→ Problem requirements:
Line by line, repeat the material below exactly and leave the images out.

→ Source data:
######

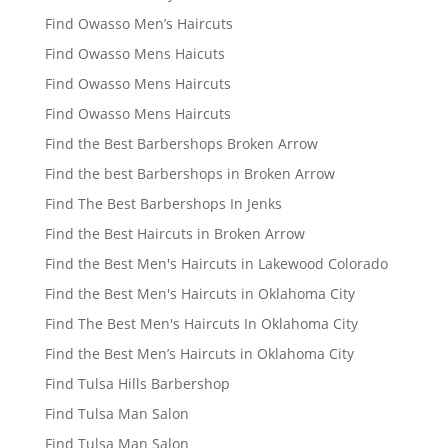
Find Owasso Men’s Haircuts
Find Owasso Mens Haicuts
Find Owasso Mens Haircuts
Find Owasso Mens Haircuts
Find the Best Barbershops Broken Arrow
Find the best Barbershops in Broken Arrow
Find The Best Barbershops In Jenks
Find the Best Haircuts in Broken Arrow
Find the Best Men's Haircuts in Lakewood Colorado
Find the Best Men's Haircuts in Oklahoma City
Find The Best Men's Haircuts In Oklahoma City
Find the Best Men’s Haircuts in Oklahoma City
Find Tulsa Hills Barbershop
Find Tulsa Man Salon
Find Tulsa Man Salon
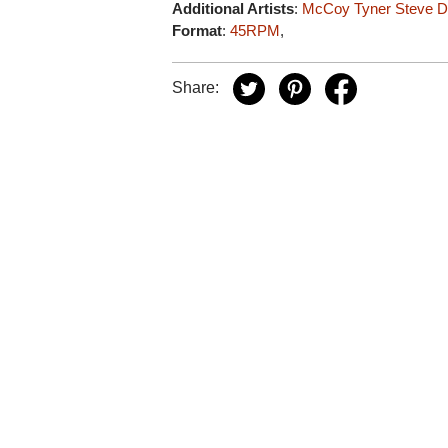
Additional Artists
:
McCoy Tyner
Steve D
Format
:
45RPM
,
Share:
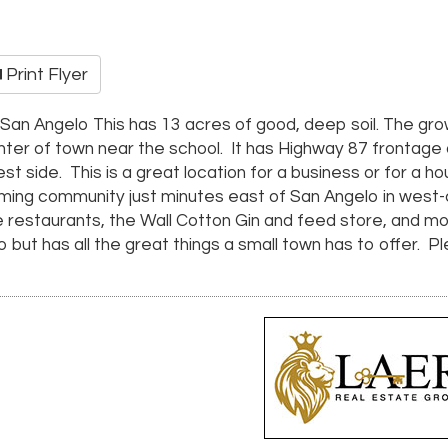
Print Flyer
r San Angelo This has 13 acres of good, deep soil. The g
enter of town near the school. It has Highway 87 frontage
st side. This is a great location for a business or for a 
arming community just minutes east of San Angelo in west
ice restaurants, the Wall Cotton Gin and feed store, and 
elo but has all the great things a small town has to offer. 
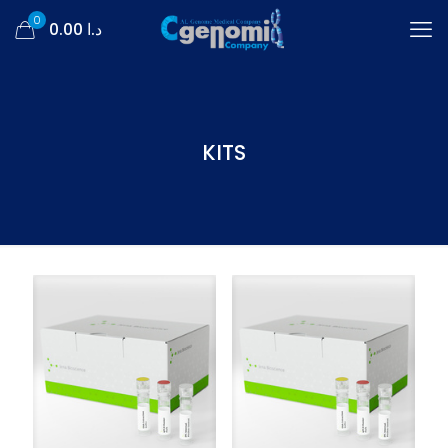
0
د.ا 0.00
KITS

######

→ Answer to this problem:
Find Owasso Men’s Haircuts
Find Owasso Mens Haicuts
Find Owasso Mens Haircuts
Find Owasso Mens Haircuts
Find the Best Barbershops Broken Arrow
Find the best Barbershops in Broken Arrow
Find The Best Barbershops In Jenks
Find the Best Haircuts in Broken Arrow
Find the Best Men's Haircuts in Lakewood Colorado
Find the Best Men's Haircuts in Oklahoma City
Find The Best Men's Haircuts In Oklahoma City
Find the Best Men’s Haircuts in Oklahoma City
Find Tulsa Hills Barbershop
Find Tulsa Man Salon
Find Tulsa Man Salon
Additional Artists
:
McCoy Tyner
Steve D
Format
:
45RPM
,
Share:
Print Flyer
r San Angelo This has 13 acres of good, deep soil. The g
enter of town near the school. It has Highway 87 frontage
st side. This is a great location for a business or for a 
arming community just minutes east of San Angelo in west
ice restaurants, the Wall Cotton Gin and feed store, and 
elo but has all the great things a small town has to offer. 
0
د.ا 0.00
KITS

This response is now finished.